Sunday, August 16, 2020

Trombones: To Fly or Not to Fly

 

In preparing for a family vacation that involved a trip on a plane, my lovely daughter states that she wants to bring along her trombone.  Read that sentence again. Here’s the highlights: vacation, plane, bring trombone. Needless to say, the answer was no for multiple reasons. We’d have to check it, it could get damaged or lost, we are on vacation, it won’t fit in the overhead compartment. Seriously, if I have to explain to you the reasons why not, you may as well stop reading this and move on to some other blog post. Check out my Potato. Potato. post.

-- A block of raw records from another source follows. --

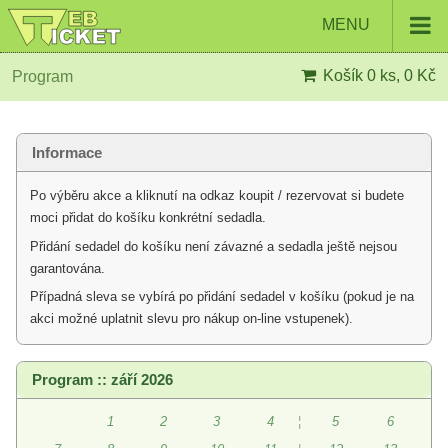
MENU
Košík
0 ks, 0 Kč
Program
Informace
Po výběru akce a kliknutí na odkaz koupit / rezervovat si budete
moci přidat do košíku konkrétní sedadla.
Přidání sedadel do košíku není závazné a sedadla ještě nejsou
garantována.
Případná sleva se vybírá po přidání sedadel v košíku (pokud je na
akci možné uplatnit slevu pro nákup on-line vstupenek).
Program :: září 2026
1
2
3
4
¦
5
6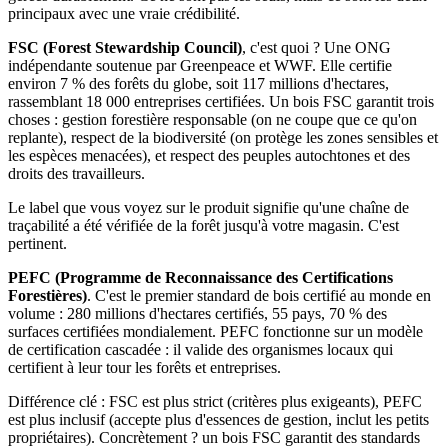
principaux avec une vraie crédibilité.
FSC (Forest Stewardship Council)
, c'est quoi ? Une ONG
indépendante soutenue par Greenpeace et WWF. Elle certifie
environ 7 % des forêts du globe, soit 117 millions d'hectares,
rassemblant 18 000 entreprises certifiées. Un bois FSC garantit trois
choses : gestion forestière responsable (on ne coupe que ce qu'on
replante), respect de la biodiversité (on protège les zones sensibles et
les espèces menacées), et respect des peuples autochtones et des
droits des travailleurs.
Le label que vous voyez sur le produit signifie qu'une chaîne de
traçabilité a été vérifiée de la forêt jusqu'à votre magasin. C'est
pertinent.
PEFC (Programme de Reconnaissance des Certifications
Forestières)
. C'est le premier standard de bois certifié au monde en
volume : 280 millions d'hectares certifiés, 55 pays, 70 % des
surfaces certifiées mondialement. PEFC fonctionne sur un modèle
de certification cascadée : il valide des organismes locaux qui
certifient à leur tour les forêts et entreprises.
Différence clé : FSC est plus strict (critères plus exigeants), PEFC
est plus inclusif (accepte plus d'essences de gestion, inclut les petits
propriétaires). Concrètement ? un bois FSC garantit des standards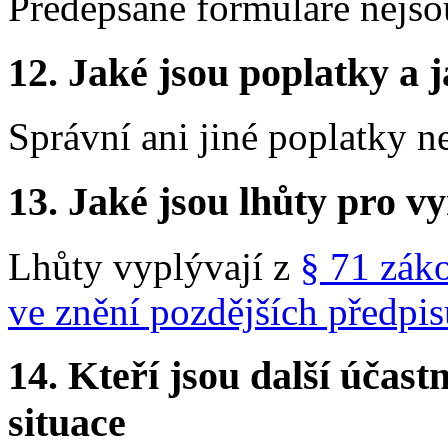
Předepsané formuláře nejso
12.
Jaké jsou poplatky a j
Správní ani jiné poplatky n
13.
Jaké jsou lhůty pro vy
Lhůty vyplývají z
§ 71 záko
ve znění pozdějších předpis
14.
Kteří jsou další účastn
situace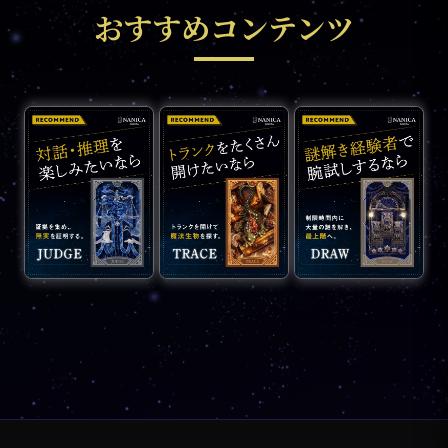
おすすめコンテンツ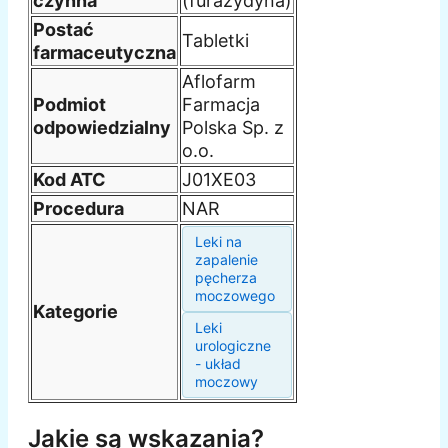
czynna
(furazydyna)
Postać
Tabletki
farmaceutyczna
Aflofarm
Podmiot
Farmacja
odpowiedzialny
Polska Sp. z
o.o.
Kod ATC
J01XE03
Procedura
NAR
Leki na
zapalenie
pęcherza
moczowego
Kategorie
Leki
urologiczne
- układ
moczowy
Jakie są wskazania?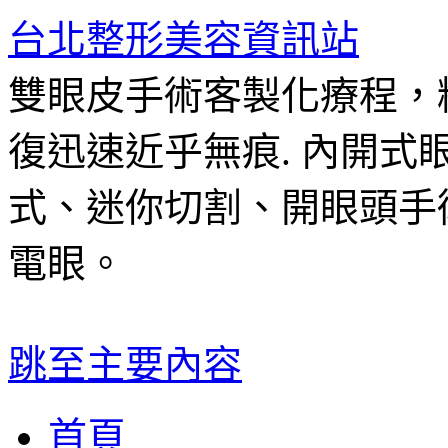
台北整形美容資訊站
雙眼皮手術客製化療程，
復迅速近乎無痕. 內開
式、迷你切割、開眼頭手
電眼。
跳至主要內容
首頁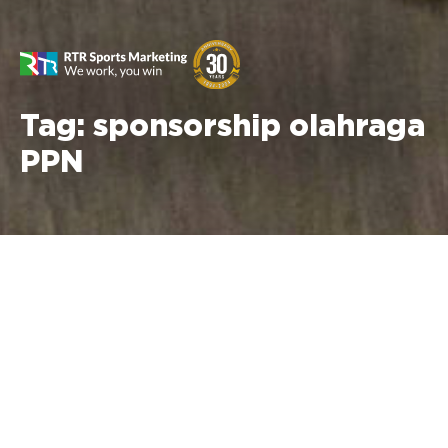
Tag:
sponsorship olahraga
PPN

So, basically, any reasonable person would accept this. My daughter did not. She pursued this request daily up to and on the day of travel and, alas, no trombone made it to airport.

 Fast forward through security to our gate. We’re sitting in some seats, waiting for boarding. Playing on our phones, reading  books, trying to chill. About 10 minutes before boarding, a young man appears. He’s at our gate, waiting to board the same flight. And on any other day, this person wouldn’t have caught any of our eyes but this day, ladies and gentleman, this day is not any other day. This is the day we are flying without a trombone on a plane. Then this guy (THIS GUY) shows up with a soft trombone case that can be worn as a backpack and carried on the plane.  Imagine the glare of a teenage daughter when she looks up from her phone and sees this person.  Really. Of all the days, of all the airports, of all the times, of all the flights, this guy (THIS GUY) just happens to be on the exact same flight at the same time in the same airport on the same day so the cosmic universe in all its wisdom could effectively provide my teenage daughter with physical proof that her parents are jerks.  I blocked what she said that day, I honestly can’t remember if she even said anything but I still think deep down, she hired that guy to show up.